> _WORK INSTRUCTION_: Every line below containing the word "fase" should be found and copied.

> _SOURCE RECORDS_:

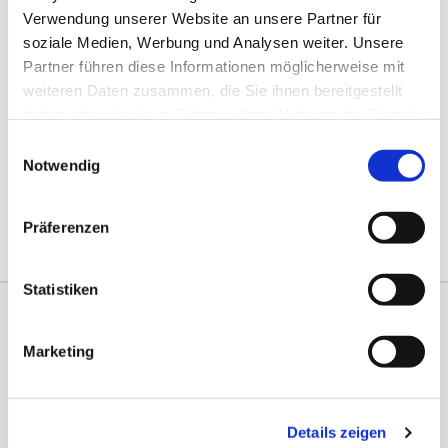
Verwendung unserer Website an unsere Partner für
soziale Medien, Werbung und Analysen weiter. Unsere
Partner führen diese Informationen möglicherweise mit
weiteren Daten zusammen, die Sie ihnen bereitgestellt
haben oder die sie im Rahmen Ihrer Nutzung der Dienste
gesammelt haben.
Einwilligungsauswahl
Notwendig
Präferenzen
Statistiken
Kontakte
Kalender
Marketing
Instagram
Details zeigen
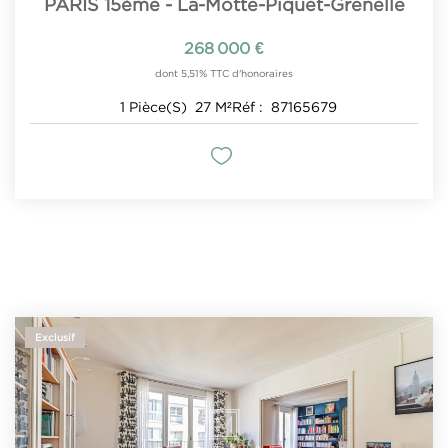
PARIS 15ème - La-Motte-Piquet-Grenelle
268 000 €
dont 5,51% TTC d'honoraires
1
Pièce(s)
27
M²
Réf :
87165679
Exclusif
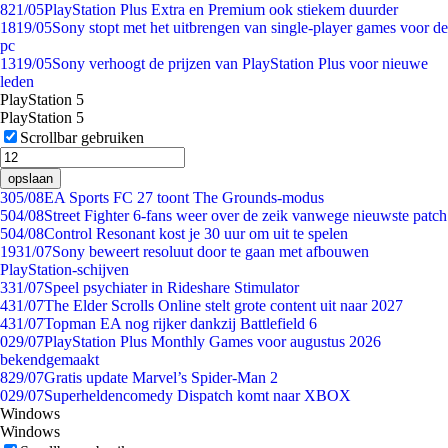
8
21/05
PlayStation Plus Extra en Premium ook stiekem duurder
18
19/05
Sony stopt met het uitbrengen van single-player games voor de
pc
13
19/05
Sony verhoogt de prijzen van PlayStation Plus voor nieuwe
leden
PlayStation 5
PlayStation 5
Scrollbar gebruiken
opslaan
3
05/08
EA Sports FC 27 toont The Grounds-modus
5
04/08
Street Fighter 6-fans weer over de zeik vanwege nieuwste patch
5
04/08
Control Resonant kost je 30 uur om uit te spelen
19
31/07
Sony beweert resoluut door te gaan met afbouwen
PlayStation-schijven
3
31/07
Speel psychiater in Rideshare Stimulator
4
31/07
The Elder Scrolls Online stelt grote content uit naar 2027
4
31/07
Topman EA nog rijker dankzij Battlefield 6
0
29/07
PlayStation Plus Monthly Games voor augustus 2026
bekendgemaakt
8
29/07
Gratis update Marvel’s Spider-Man 2
0
29/07
Superheldencomedy Dispatch komt naar XBOX
Windows
Windows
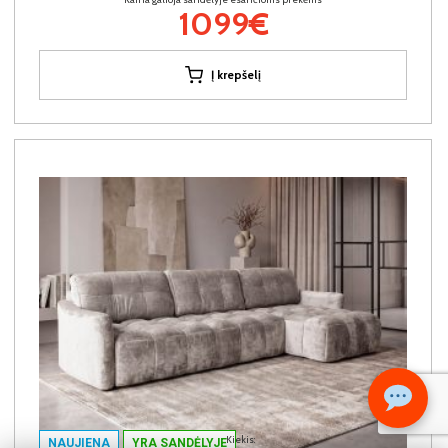
1099€
Į krepšelį
Kiekis:
NAUJIENA
YRA SANDĖLYJE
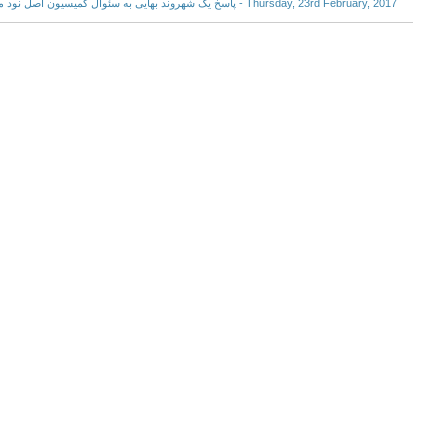
Thursday, 23rd February, 2017 - پاسخ یک شهروند بهایی به سئوال کمیسیون اصل نود مجلس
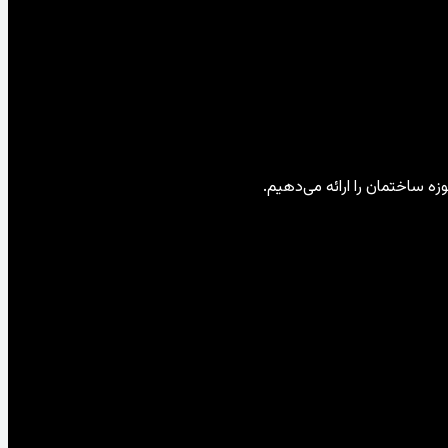
ه ساختمان را ارائه می‌دهیم.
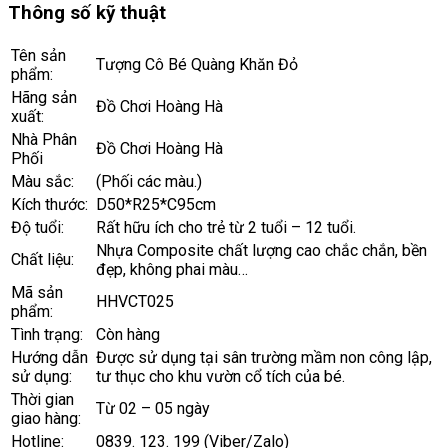
Thông số kỹ thuật
Tên sản
Tượng Cô Bé Quàng Khăn Đỏ
phẩm:
Hãng sản
Đồ Chơi Hoàng Hà
xuất:
Nhà Phân
Đồ Chơi Hoàng Hà
Phối
Màu sắc:
(Phối các màu.)
Kích thước:
D50*R25*C95cm
Độ tuổi:
Rất hữu ích cho trẻ từ 2 tuổi – 12 tuổi.
Nhựa Composite chất lượng cao chắc chắn, bền
Chất liệu:
đẹp, không phai màu…
Mã sản
HHVCT025
phẩm:
Tình trạng:
Còn hàng
Hướng dẫn
Được sử dụng tại sân trường mầm non công lập,
sử dụng:
tư thục cho khu vườn cổ tích của bé.
Thời gian
Từ 02 – 05 ngày
giao hàng:
Hotline:
0839. 123. 199 (Viber/Zalo)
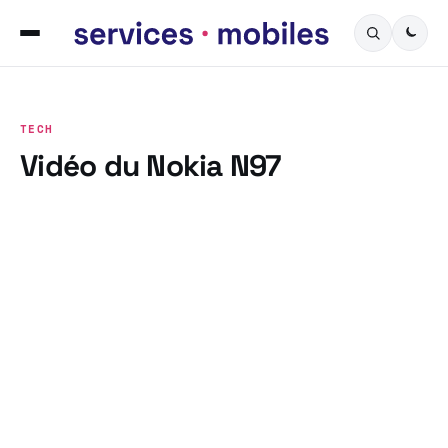
TECH
Vidéo du Nokia N97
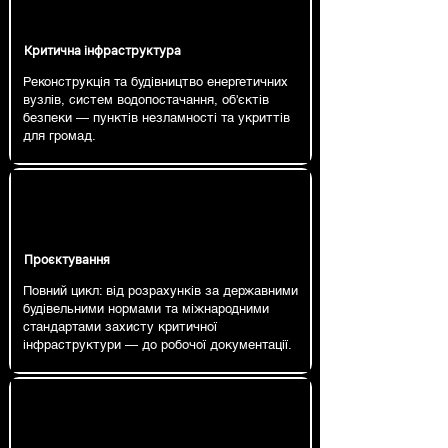
Критична інфраструктура
Реконструкція та будівництво енергетичних
вузлів, систем водопостачання, об'єктів
безпеки — пунктів незламності та укриттів
для громад.
Проєктування
Повний цикл: від розрахунків за державними
будівельними нормами та міжнародними
стандартами захисту критичної
інфраструктури — до робочої документації.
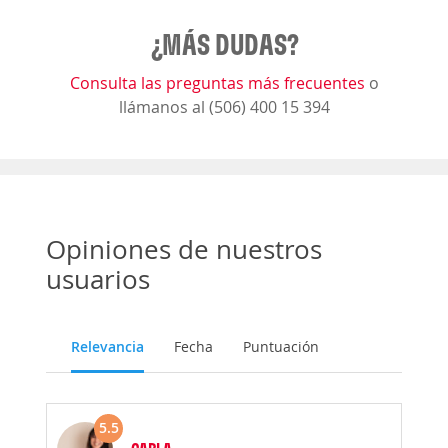
¿MÁS DUDAS?
Consulta las preguntas más frecuentes
o
llámanos al (506) 400 15 394
Opiniones de nuestros
usuarios
Relevancia
Fecha
Puntuación
5.5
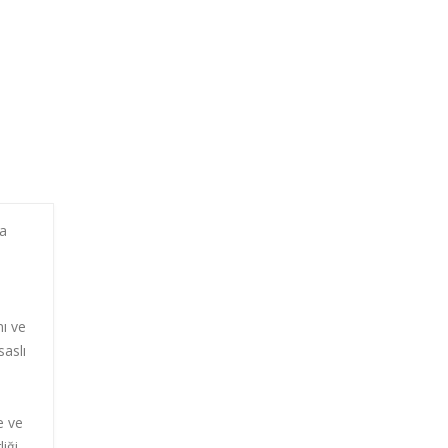
ma
ı ve
saslı
e ve
iği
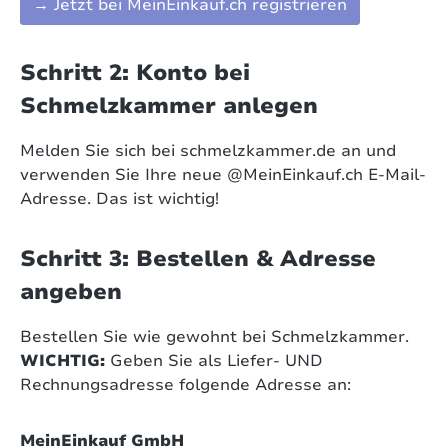
→ Jetzt bei MeinEinkauf.ch registrieren
Schritt 2: Konto bei
Schmelzkammer anlegen
Melden Sie sich bei schmelzkammer.de an und
verwenden Sie Ihre neue @MeinEinkauf.ch E-Mail-
Adresse. Das ist wichtig!
Schritt 3: Bestellen & Adresse
angeben
Bestellen Sie wie gewohnt bei Schmelzkammer.
WICHTIG:
Geben Sie als Liefer- UND
Rechnungsadresse folgende Adresse an:
MeinEinkauf GmbH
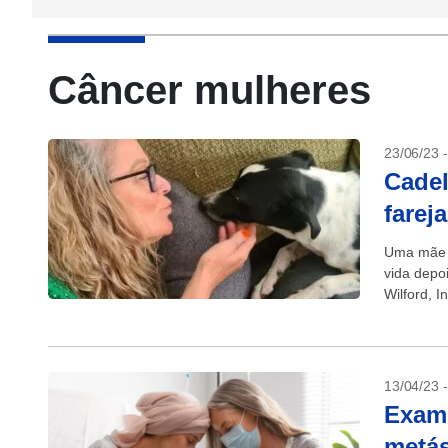
Câncer mulheres
23/06/23 
Cadel
farej
Uma mãe d
vida depoi
Wilford, I
13/04/23 
Exame
metás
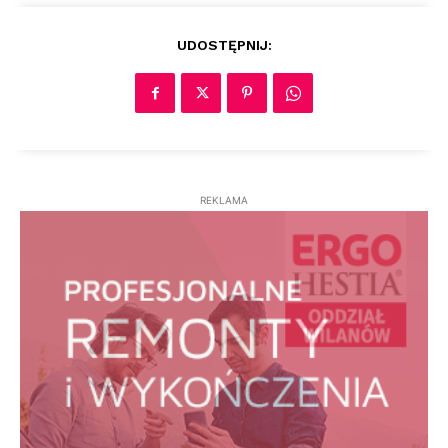
UDOSTĘPNIJ:
REKLAMA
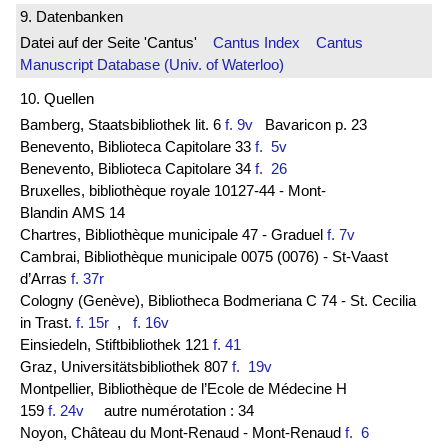
9. Datenbanken
Datei auf der Seite 'Cantus'
Cantus Index
Cantus
Manuscript Database (Univ. of Waterloo)
10. Quellen
Bamberg, Staatsbibliothek lit. 6
f. 9v
Bavaricon p. 23
Benevento, Biblioteca Capitolare 33
f. 5v
Benevento, Biblioteca Capitolare 34
f. 26
Bruxelles, bibliothèque royale 10127-44 - Mont-
Blandin AMS 14
Chartres, Bibliothèque municipale 47 - Graduel
f. 7v
Cambrai, Bibliothèque municipale 0075 (0076) - St-Vaast
d’Arras
f. 37r
Cologny (Genève), Bibliotheca Bodmeriana C 74 - St. Cecilia
in Trast.
f. 15r
,
f. 16v
Einsiedeln, Stiftbibliothek 121
f. 41
Graz, Universitätsbibliothek 807
f. 19v
Montpellier, Bibliothèque de l’Ecole de Médecine H
159
f. 24v
autre numérotation : 34
Noyon, Château du Mont-Renaud - Mont-Renaud
f. 6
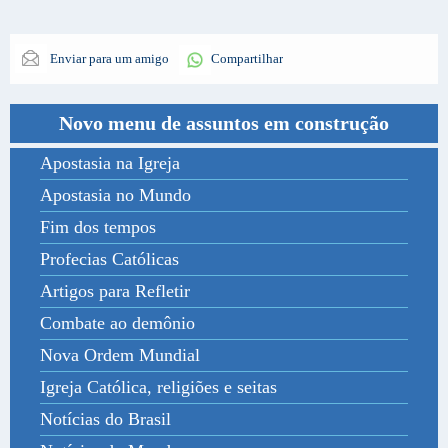
Enviar para um amigo
Compartilhar
Novo menu de assuntos em construção
Apostasia na Igreja
Apostasia no Mundo
Fim dos tempos
Profecias Católicas
Artigos para Refletir
Combate ao demônio
Nova Ordem Mundial
Igreja Católica, religiões e seitas
Notícias do Brasil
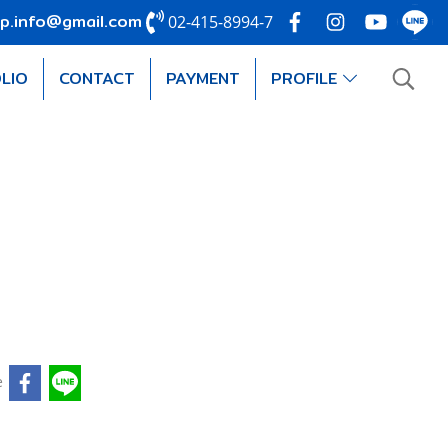
p.info@gmail.com
02-415-8994-7
LIO
CONTACT
PAYMENT
PROFILE
e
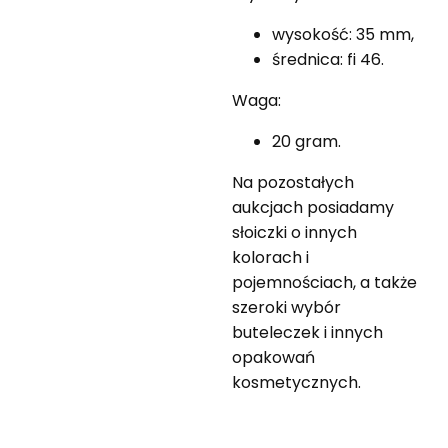
wysokość: 35 mm,
średnica: fi 46.
Waga:
20 gram.
Na pozostałych
aukcjach posiadamy
słoiczki o innych
kolorach i
pojemnościach, a także
szeroki wybór
buteleczek i innych
opakowań
kosmetycznych.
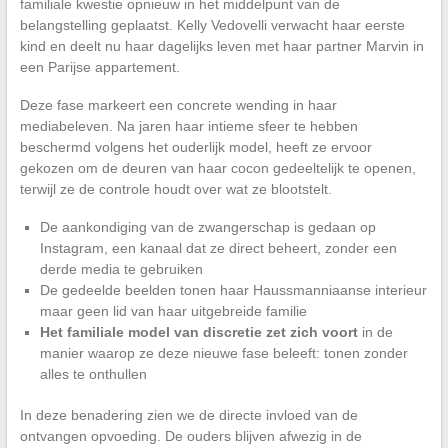
familiale kwestie opnieuw in het middelpunt van de
belangstelling geplaatst. Kelly Vedovelli verwacht haar eerste
kind en deelt nu haar dagelijks leven met haar partner Marvin in
een Parijse appartement.
Deze fase markeert een concrete wending in haar
mediabeleven. Na jaren haar intieme sfeer te hebben
beschermd volgens het ouderlijk model, heeft ze ervoor
gekozen om de deuren van haar cocon gedeeltelijk te openen,
terwijl ze de controle houdt over wat ze blootstelt.
De aankondiging van de zwangerschap is gedaan op
Instagram, een kanaal dat ze direct beheert, zonder een
derde media te gebruiken
De gedeelde beelden tonen haar Haussmanniaanse interieur
maar geen lid van haar uitgebreide familie
Het familiale model van discretie zet zich voort
in de
manier waarop ze deze nieuwe fase beleeft: tonen zonder
alles te onthullen
In deze benadering zien we de directe invloed van de
ontvangen opvoeding. De ouders blijven afwezig in de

> _EXPECTED ANSWER_:
Deze fase markeert een concrete wending in haar
manier waarop ze deze nieuwe fase beleeft: tonen zonder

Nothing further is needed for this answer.